Extracted data below:

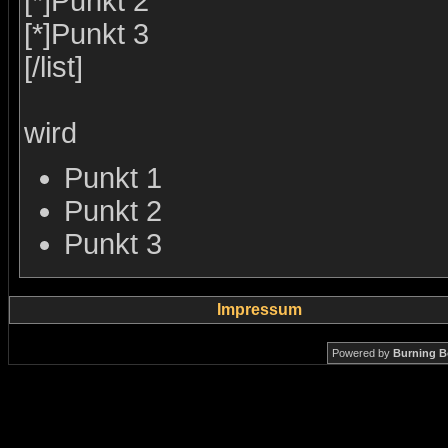
[*]Punkt 2
[*]Punkt 3
[/list]
wird
Punkt 1
Punkt 2
Punkt 3
Impressum
Powered by
Burning B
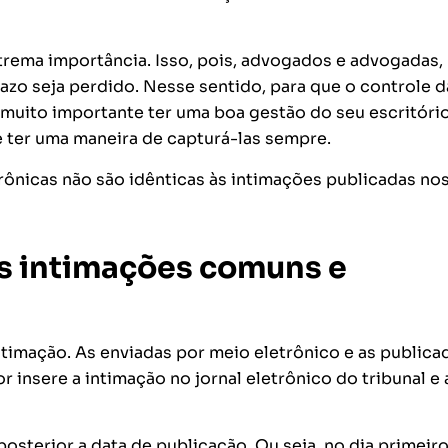
rema importância. Isso, pois, advogados e advogadas,
zo seja perdido. Nesse sentido, para que o controle d
 muito importante ter uma boa gestão do seu escritório
 ter uma maneira de capturá-las sempre.
trônicas não são idênticas às intimações publicadas no
as intimações comuns e
timação. As enviadas por meio eletrônico e as publica
 insere a intimação no jornal eletrônico do tribunal e 
posterior a data de publicação. Ou seja, no dia primeiro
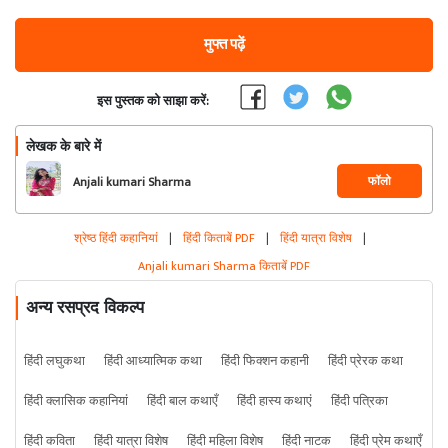
मुफ्त पढ़ें
इस पुस्तक को साझा करें:
लेखक के बारे में
फॉलो
Anjali kumari Sharma
श्रेष्ठ हिंदी कहानियां
|
हिंदी किताबें PDF
|
हिंदी यात्रा विशेष
|
Anjali kumari Sharma किताबें PDF
अन्य रसप्रद विकल्प
हिंदी लघुकथा
हिंदी आध्यात्मिक कथा
हिंदी फिक्शन कहानी
हिंदी प्रेरक कथा
हिंदी क्लासिक कहानियां
हिंदी बाल कथाएँ
हिंदी हास्य कथाएं
हिंदी पत्रिका
हिंदी कविता
हिंदी यात्रा विशेष
हिंदी महिला विशेष
हिंदी नाटक
हिंदी प्रेम कथाएँ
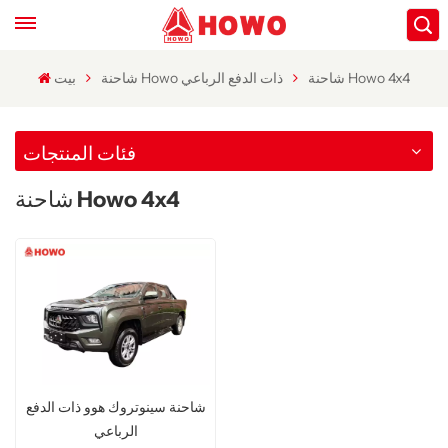
شاحنة Howo 4x4
شاحنة Howo ذات الدفع الرباعي
بيت
فئات المنتجات
شاحنة Howo 4x4
شاحنة سينوتروك هوو ذات الدفع
الرباعي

End of Extracted data.

Exercise:
Whenever a line in the records above contains the string "kumari", copy that line.

Result:
Anjali kumari Sharma
Anjali kumari Sharma किताबें PDF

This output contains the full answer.